Hamas War

Thursday, October 9, 2008

Creating Panic

I haven't yet figured out the reason, but the Israeli media is creating panic about the financial situation.

The United States has a serious problem/recession/depression, but the Israeli economy, amazingly, has been strong. But the Israeli media is trying to change it.

The other night on the TV news, I heard a report about the Israeli stock market dropping. You'd think they were cheering the Israeli National Soccer Team winning the way they talked about the drop. And then a night or two later, they investigated various "home safes," since they told the public that the banks wouldn't be reliable.

Well, if things do get worse, at least we can blame Olmert and Kadima...

4 comments:

Akiva said...

The Israeli stock market has never been a place for the individual investor. Israeli's don't build their retirement through Tel Aviv Stock Market investments, or mutual funds.

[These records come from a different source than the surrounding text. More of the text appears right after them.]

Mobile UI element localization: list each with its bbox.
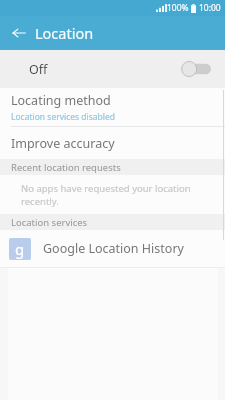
- staticText: Location: [35, 23, 94, 43]
- button[interactable]: g: [0, 230, 225, 267]
- staticText: Location services: [11, 216, 88, 229]
- button[interactable]: Improve accuracy: [0, 127, 225, 159]
- staticText: Google Location History: [43, 240, 184, 257]
- staticText: g: [15, 239, 25, 259]
- staticText: 10:00: [199, 2, 221, 14]
- staticText: Off: [29, 61, 48, 78]
- button[interactable]: Locating method: [0, 88, 225, 126]
- staticText: Improve accuracy: [11, 135, 115, 152]
- button[interactable]: Off: [0, 50, 225, 88]
- staticText: No apps have requested your location rec…: [21, 182, 225, 208]
- staticText: Recent location requests: [11, 161, 121, 174]
- button[interactable]: Back: [6, 20, 32, 46]
- staticText: Locating method: [11, 92, 111, 109]
- staticText: 100%: [167, 2, 189, 14]
- staticText: Location services disabled: [11, 111, 116, 123]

BUT, the power elites DO. If I remember correctly from a Globes article in the past, about 5% of Israeli's own 85% of the Tel Aviv market, the other 15% being foreign ownership.

The reporters are reporting on themselves and on the impact to those they look up to in the Tel Aviv towers.

Batya said...

Akiva, good answer. Just now there was a bit on the news. The reporter asked an economist why the Israeli govt isn't interfering, and he insisted that there wasn't a need to.

Akiva said...

The secondary point as well, as you mentioned from your recent interview, the reporters are relatively clueless yet have their agenda.

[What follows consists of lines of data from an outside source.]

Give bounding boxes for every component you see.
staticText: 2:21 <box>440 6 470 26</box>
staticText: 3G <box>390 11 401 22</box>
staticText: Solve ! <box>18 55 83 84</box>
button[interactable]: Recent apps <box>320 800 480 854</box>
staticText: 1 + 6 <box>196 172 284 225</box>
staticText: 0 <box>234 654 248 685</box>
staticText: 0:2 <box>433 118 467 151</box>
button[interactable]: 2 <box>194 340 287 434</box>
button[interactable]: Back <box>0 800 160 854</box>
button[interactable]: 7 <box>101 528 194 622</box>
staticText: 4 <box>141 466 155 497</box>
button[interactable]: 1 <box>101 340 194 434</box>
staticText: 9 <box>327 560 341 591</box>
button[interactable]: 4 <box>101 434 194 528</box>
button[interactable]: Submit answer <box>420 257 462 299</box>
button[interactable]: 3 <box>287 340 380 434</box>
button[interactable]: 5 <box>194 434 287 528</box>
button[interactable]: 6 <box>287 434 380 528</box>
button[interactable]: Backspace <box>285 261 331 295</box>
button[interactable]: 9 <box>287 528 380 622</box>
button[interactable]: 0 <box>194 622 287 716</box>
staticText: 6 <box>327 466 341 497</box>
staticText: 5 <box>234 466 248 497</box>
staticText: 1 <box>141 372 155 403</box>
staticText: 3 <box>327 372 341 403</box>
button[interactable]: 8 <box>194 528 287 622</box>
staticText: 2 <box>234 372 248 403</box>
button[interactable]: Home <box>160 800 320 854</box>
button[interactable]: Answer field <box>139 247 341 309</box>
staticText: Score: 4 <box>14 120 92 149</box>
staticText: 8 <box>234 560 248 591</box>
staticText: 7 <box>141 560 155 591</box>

Panic makes news. Crisis increases viewership. They're certainly not beyond riling up a crisis to up their ratings, even if they don't have a clue on what's going on or not.

If you've been reading on my blog, I've been following this closely. It's even worse than is being reported, but so far Israel's only direct exposure is any local banks or companies that have US investments (rated around $300 million impact to the banks, big but not crushing). The indirect question, and you may be able to help me with this, is what does Israel export and will those markets decrease in a major way? (Vegetables, probably no impact - people always have to eat and it's not a luxury good, military, also probably no impact, as things get unstable militaries even build up. What else?)

Batya said...

Off-hand, I'm not familiar with the export market, and I think more food goes to Europe.
I presume, fewer American tourists and immigrants, not because life is good there, but because the dollar is worthless here.